Royal Malaysian Air Force Navigator captain, Izam Fareq Hassan marks locations on a map onboard a Malaysian Air Force CN235 aircraft during the search. PHOTO/AFP
 


Malaysia's Minister of Defence and Acting Transport Minister, Hishammuddin Hussein answers questions from journalists at a hotel near Kuala Lumpur International Airport in Sepang. PHOTO/AFP
 


Journalists asked the minister several questions during the press conference. PHOTO/AFP


THEORY: Structural disintegration

WHY: The lack of wreckage or black box transmission has led to speculation that the plane may have disintegrated in mid-air.

On Wednesday it emerged that US regulators warned months ago of a "cracking and corrosion" problem on Boeing 777s beneath their satellite antenna that could lead to a mid-air break-up.

But Boeing later confirmed that the warning did not apply to the missing plane, which had a different kind of antenna.

EXPERT VIEW:
While structural disintegration has been behind some previous aircraft disappearances, new planes use "better materials, technology and maintenance schedules", Ravikumar said.

"This last happened to China Airlines flight 611, during its cruise at 35,000 feet in 2002. Flight 611 was a Boeing 747 aircraft and the reason for that crash was faulty repair."

He noted that the technology on a Boeing 747 was 20 years older than on a 777.

THEORY: Pilot suicide

WHY: While rare, there have been cases in the past of pilots crashing planes to take their own lives. In December 1997, a SilkAir Boeing 737 from Jakarta to Singapore plunged into a river in Indonesia with the loss of 104 passengers and crew. US investigators blamed pilot suicide.

EXPERT VIEW:
A suicide bid "is possible and if that's the case there might not be a lot of debris because the plane would have come down in relative structural integrity", said Terence Fan, aviation expert at Singapore Management University.
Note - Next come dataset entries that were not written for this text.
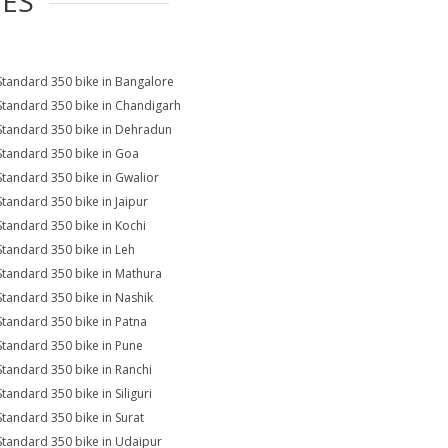
IES
Standard 350 bike in Bangalore
Standard 350 bike in Chandigarh
Standard 350 bike in Dehradun
Standard 350 bike in Goa
Standard 350 bike in Gwalior
Standard 350 bike in Jaipur
Standard 350 bike in Kochi
Standard 350 bike in Leh
Standard 350 bike in Mathura
Standard 350 bike in Nashik
Standard 350 bike in Patna
Standard 350 bike in Pune
Standard 350 bike in Ranchi
Standard 350 bike in Siliguri
Standard 350 bike in Surat
Standard 350 bike in Udaipur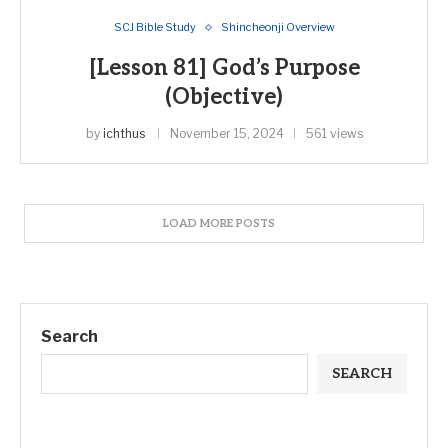
SCJ Bible Study
Shincheonji Overview
[Lesson 81] God’s Purpose
(Objective)
by
ichthus
November 15, 2024
561 views
LOAD MORE POSTS
Search
SEARCH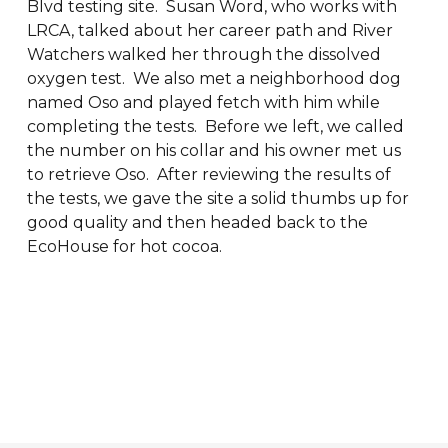
Blvd testing site. Susan Word, who works with
LRCA, talked about her career path and River
Watchers walked her through the dissolved
oxygen test. We also met a neighborhood dog
named Oso and played fetch with him while
completing the tests. Before we left, we called
the number on his collar and his owner met us
to retrieve Oso. After reviewing the results of
the tests, we gave the site a solid thumbs up for
good quality and then headed back to the
EcoHouse for hot cocoa.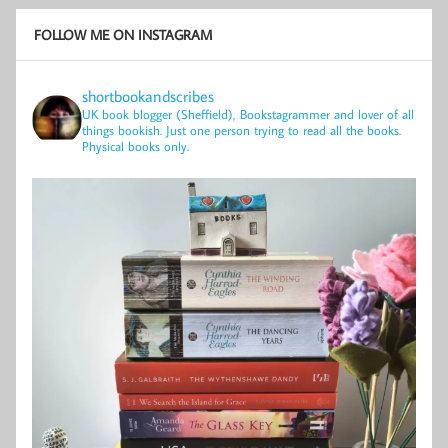
FOLLOW ME ON INSTAGRAM
shortbookandscribes
UK book blogger (Sheffield), Bookstagrammer and lover of all
things bookish.
Just one person trying to read all the books.
Physical books only.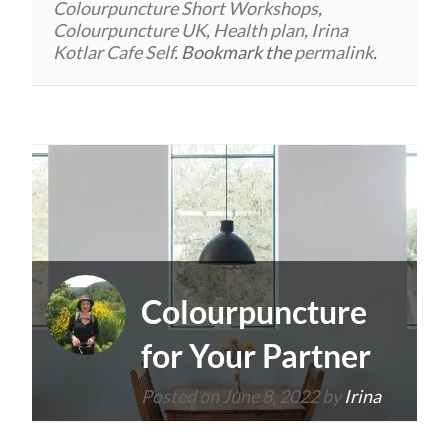
Colourpuncture Short Workshops
,
Colourpuncture UK
,
Health plan
,
Irina
Kotlar Cafe Self
. Bookmark the
permalink
.
Colourpuncture
for Your Partner
Posted on
June 8, 2022
by
Irina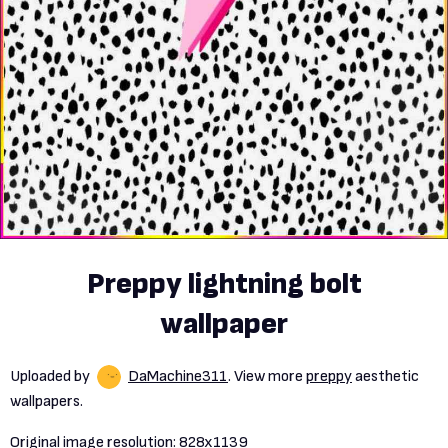
Preppy lightning bolt
wallpaper
Uploaded by
DaMachine311
. View more
preppy
aesthetic
wallpapers.
Original image resolution:
828x1139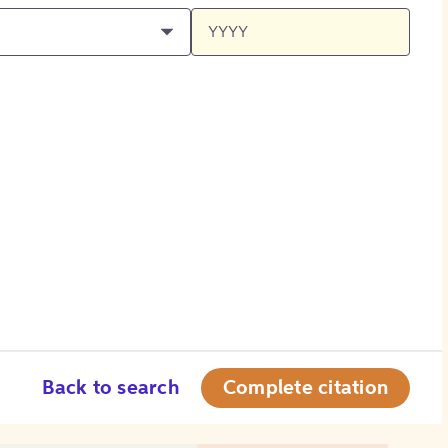
Back to search
Complete citation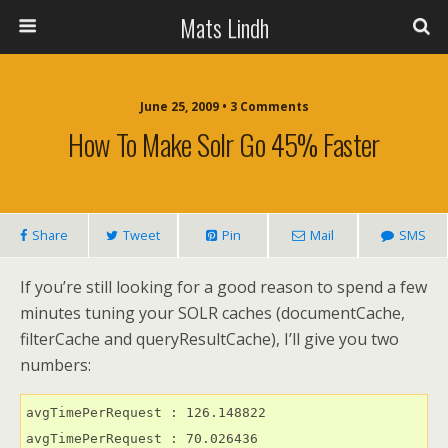
Mats Lindh
June 25, 2009 • 3 Comments
How To Make Solr Go 45% Faster
Share
Tweet
Pin
Mail
SMS
If you’re still looking for a good reason to spend a few
minutes tuning your SOLR caches (documentCache,
filterCache and queryResultCache), I’ll give you two
numbers:
avgTimePerRequest : 126.148822
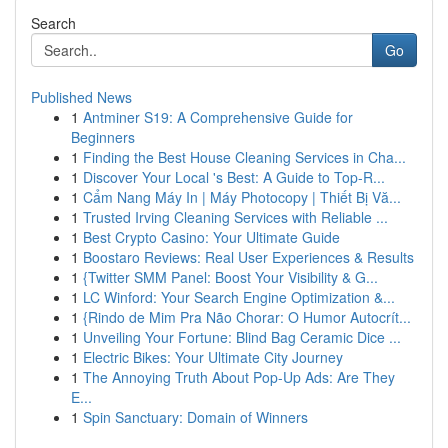
Search
Go
Published News
1
Antminer S19: A Comprehensive Guide for
Beginners
1
Finding the Best House Cleaning Services in Cha...
1
Discover Your Local 's Best: A Guide to Top-R...
1
Cẩm Nang Máy In | Máy Photocopy | Thiết Bị Vă...
1
Trusted Irving Cleaning Services with Reliable ...
1
Best Crypto Casino: Your Ultimate Guide
1
Boostaro Reviews: Real User Experiences & Results
1
{Twitter SMM Panel: Boost Your Visibility & G...
1
LC Winford: Your Search Engine Optimization &...
1
{Rindo de Mim Pra Não Chorar: O Humor Autocrít...
1
Unveiling Your Fortune: Blind Bag Ceramic Dice ...
1
Electric Bikes: Your Ultimate City Journey
1
The Annoying Truth About Pop-Up Ads: Are They
E...
1
Spin Sanctuary: Domain of Winners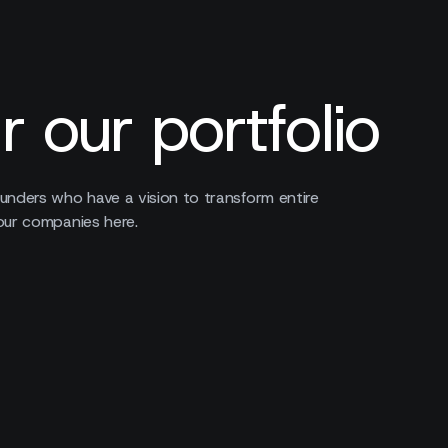
r our portfolio
unders who have a vision to transform entire
our companies here.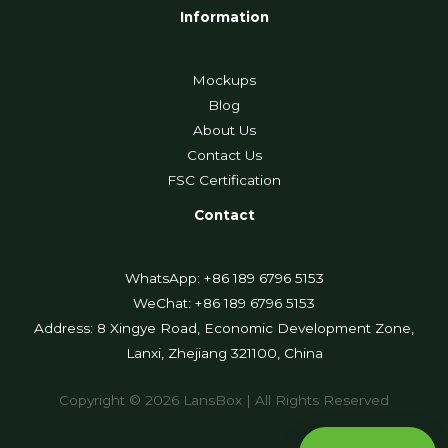
Information
Mockups
Blog
About Us
Contact Us
FSC Certification
Contact
WhatsApp: +86 189 6796 5153
WeChat: +86 189 6796 5153
Address: 8 Xingye Road, Economic Development Zone,
Lanxi, Zhejiang 321100, China
Copyright © 2026 LansBox | All Rights Reserved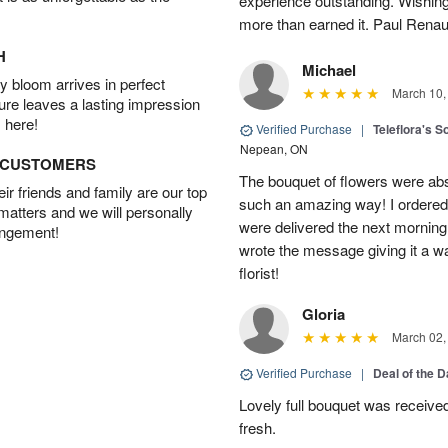
experience outstanding. Wishi
more than earned it. Paul Rena
H
Michael
 bloom arrives in perfect
March 10,
ture leaves a lasting impression
 here!
Verified Purchase
|
Teleflora's S
Nepean, ON
D CUSTOMERS
The bouquet of flowers were abso
r friends and family are our top
such an amazing way! I ordered 
 matters and we will personally
were delivered the next morning.
angement!
wrote the message giving it a w
florist!
Gloria
March 02,
Verified Purchase
|
Deal of the 
Lovely full bouquet was receive
fresh.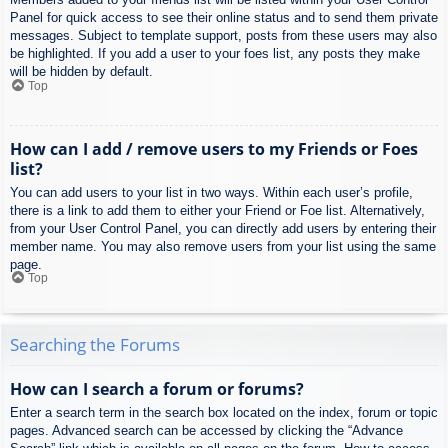
Panel for quick access to see their online status and to send them private
messages. Subject to template support, posts from these users may also
be highlighted. If you add a user to your foes list, any posts they make
will be hidden by default.
Top
How can I add / remove users to my Friends or Foes
list?
You can add users to your list in two ways. Within each user’s profile,
there is a link to add them to either your Friend or Foe list. Alternatively,
from your User Control Panel, you can directly add users by entering their
member name. You may also remove users from your list using the same
page.
Top
Searching the Forums
How can I search a forum or forums?
Enter a search term in the search box located on the index, forum or topic
pages. Advanced search can be accessed by clicking the “Advance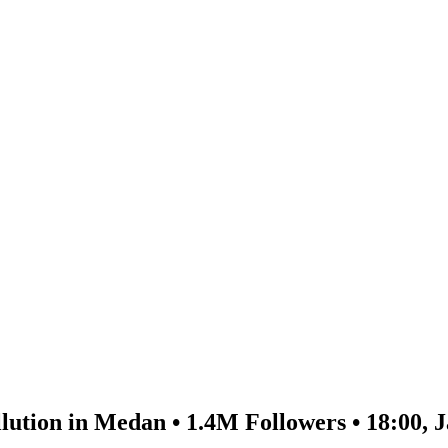
lution in Medan • 1.4M Followers • 18:00, 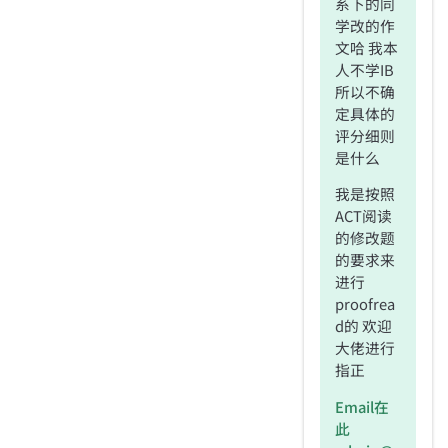
系下的同
学改的作
文哈 我本
人不学IB
所以不确
定具体的
评分细则
是什么
我是按照
ACT阅读
的修改题
的要求来
进行
proofrea
d的 欢迎
大佬进行
指正
Email在
此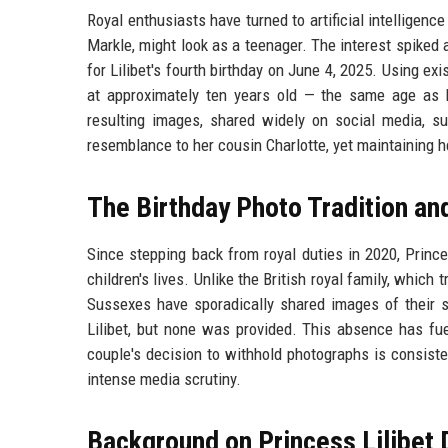
Royal enthusiasts have turned to artificial intelligen
Markle, might look as a teenager. The interest spiked 
for Lilibet's fourth birthday on June 4, 2025. Using e
at approximately ten years old — the same age as 
resulting images, shared widely on social media, sug
resemblance to her cousin Charlotte, yet maintaining h
The Birthday Photo Tradition an
Since stepping back from royal duties in 2020, Princ
children's lives. Unlike the British royal family, which 
Sussexes have sporadically shared images of their s
Lilibet, but none was provided. This absence has fue
couple's decision to withhold photographs is consisten
intense media scrutiny.
Background on Princess Lilibet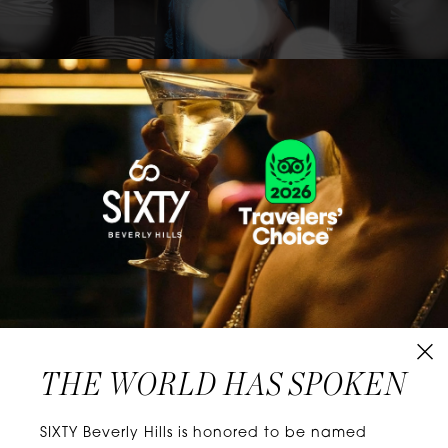
CLASSICS WITH A TWIST
Know extraordinary days and dazzling nights.
No plans, no worries. When you stay at SIXTY
Hotels, you’ll be at the energetic center of the
city’s choicest neighborhoods. Discover
experiences that align with your unique tastes
and let curiosity be your guide.
THE WORLD HAS SPOKEN
W
E
L
L
N
E
S
S
SIXTY Beverly Hills is honored to be named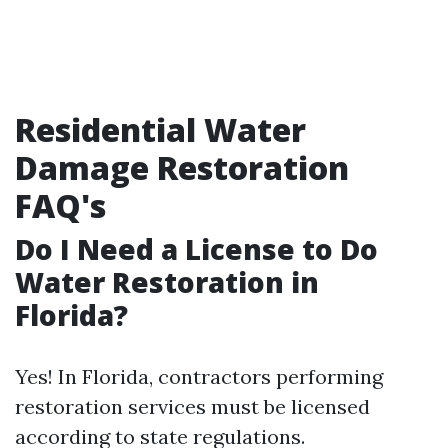
Residential Water
Damage Restoration
FAQ's
Do I Need a License to Do
Water Restoration in
Florida?
Yes! In Florida, contractors performing
restoration services must be licensed
according to state regulations.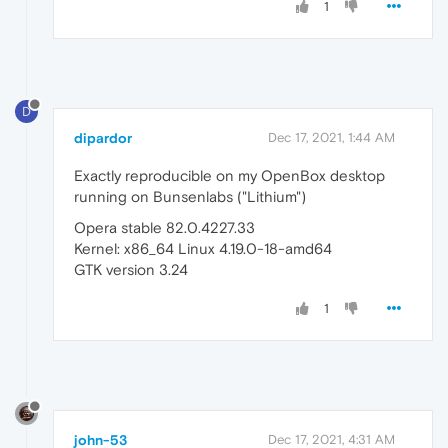
1
D
dipardor
Dec 17, 2021, 1:44 AM
Exactly reproducible on my OpenBox desktop
running on Bunsenlabs ("Lithium")
Opera stable 82.0.4227.33
Kernel: x86_64 Linux 4.19.0-18-amd64
GTK version 3.24
1
john-53
Dec 17, 2021, 4:31 AM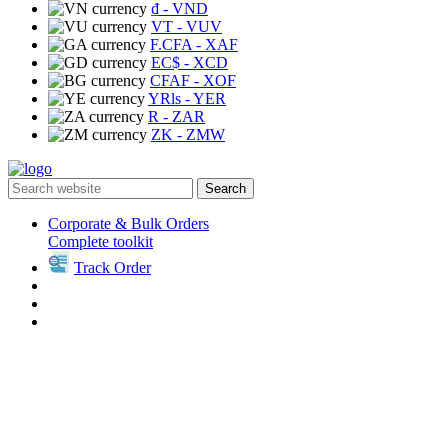
₫
- VND
VT
- VUV
F.CFA
- XAF
EC$
- XCD
CFAF
- XOF
YRls
- YER
R
- ZAR
ZK
- ZMW
Search
Corporate & Bulk Orders
Complete toolkit
Track Order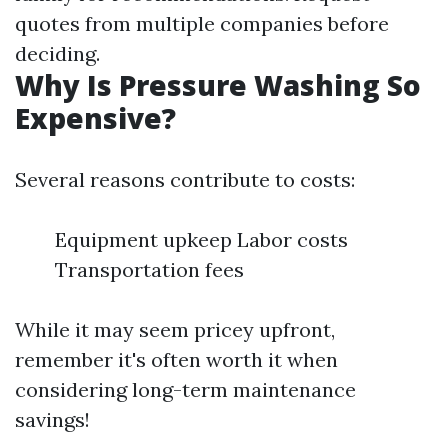
quotes from multiple companies before
deciding.
Why Is Pressure Washing So
Expensive?
Several reasons contribute to costs:
Equipment upkeep Labor costs
Transportation fees
While it may seem pricey upfront,
remember it's often worth it when
considering long-term maintenance
savings!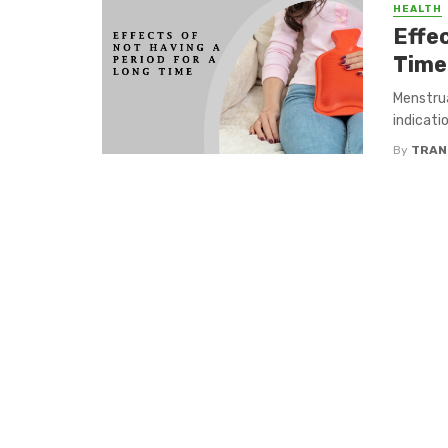
HEALTH
Effe
Time
Menstrua
indicati
By
TRAN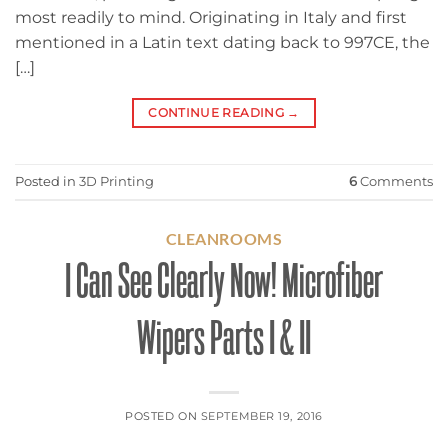
most readily to mind. Originating in Italy and first
mentioned in a Latin text dating back to 997CE, the
[…]
CONTINUE READING
→
Posted in
3D Printing
6
Comments
CLEANROOMS
I Can See Clearly Now! Microfiber
Wipers Parts I & II
POSTED ON
SEPTEMBER 19, 2016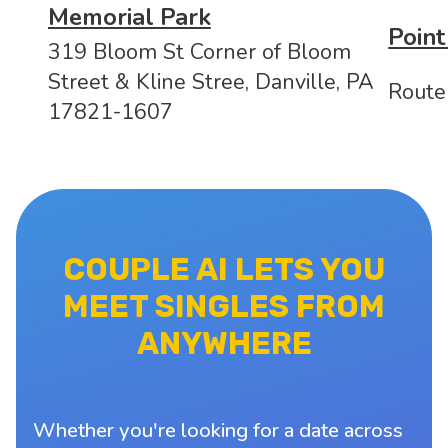
Memorial Park
Point
319 Bloom St Corner of Bloom
Street & Kline Stree, Danville, PA
Route
17821-1607
COUPLE AI LETS YOU
MEET SINGLES FROM
ANYWHERE
Whether you're looking for a date across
"The airplane is not meant to float and if the airplane sinks in the water, water will go inside because the door seals are not meant to seal water."

Nothing has emerged to suggest any serious psychological problems with either of the pilots who were flying MH370, although an Australian TV report has accused the first officer of violating airline rules in 2011 by allowing two young South African women into the cockpit during a flight.

While theories abound as to the fate of flight MH370, Malaysia is not ruling anything out as the second week of searching approaches.

"Anything is possible," Transport Minister Hishammuddin Hussein said Friday.